Rainer Kohlberger

Professor at The European Graduate School / EGS

Biography

Rainer Kohlberger (b. 1982 in Linz, Austria), is a visual artist and (media) designer based in Berlin.

A graduate of the MultiMediaArt program at the University of Applied Sciences Salzburg (2007), he creates algorithm-based graphics and imageries for different formats: “Visually my film and installation works can be understood as pure light, created by algorithms out of nothing”; at the same time, as Kohlberger describes it, “[m]y films and installations are audiovisual in general, where I create everything myself, including the sound. Film and music are both disciplines where one has to work with time and come up with a composition and think about narratives. Therefore I often refer to Visual Music as a term that I really like.” [1]
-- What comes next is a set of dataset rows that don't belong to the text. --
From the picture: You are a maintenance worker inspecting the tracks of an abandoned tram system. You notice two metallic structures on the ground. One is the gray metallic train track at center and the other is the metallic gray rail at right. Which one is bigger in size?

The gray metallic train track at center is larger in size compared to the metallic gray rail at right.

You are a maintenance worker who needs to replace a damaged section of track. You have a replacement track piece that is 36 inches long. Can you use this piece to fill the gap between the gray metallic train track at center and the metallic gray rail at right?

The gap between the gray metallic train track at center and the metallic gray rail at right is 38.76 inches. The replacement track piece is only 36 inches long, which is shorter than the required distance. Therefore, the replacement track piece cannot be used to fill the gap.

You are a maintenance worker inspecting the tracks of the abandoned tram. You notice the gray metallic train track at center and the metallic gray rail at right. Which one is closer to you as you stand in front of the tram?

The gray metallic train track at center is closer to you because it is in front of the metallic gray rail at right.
Kohlberger’s most recent film it has to be lived once and dreamed twice (2019) tells of the imminent hegemony of artificial intelligence, of mind and body, electricity and computer, spirituality and technology, and the age-old narrative of love and fear. ‘The mind is a strange loop’, reality is only an idea. A future world uninhabited by human beings provides perspective on an era of hysterical images. Was the world merely a lucid dream?“[2] Similarly, Kohlberger describes the previous more than everything (2018) as “a dance between your brain and the world. A hallucinatory figure of information that speaks on the threshold of being. We are bathed in interferences from sensual data to what might be out there. We will go to another land, we will try another sea. One plus one equals three.“[3]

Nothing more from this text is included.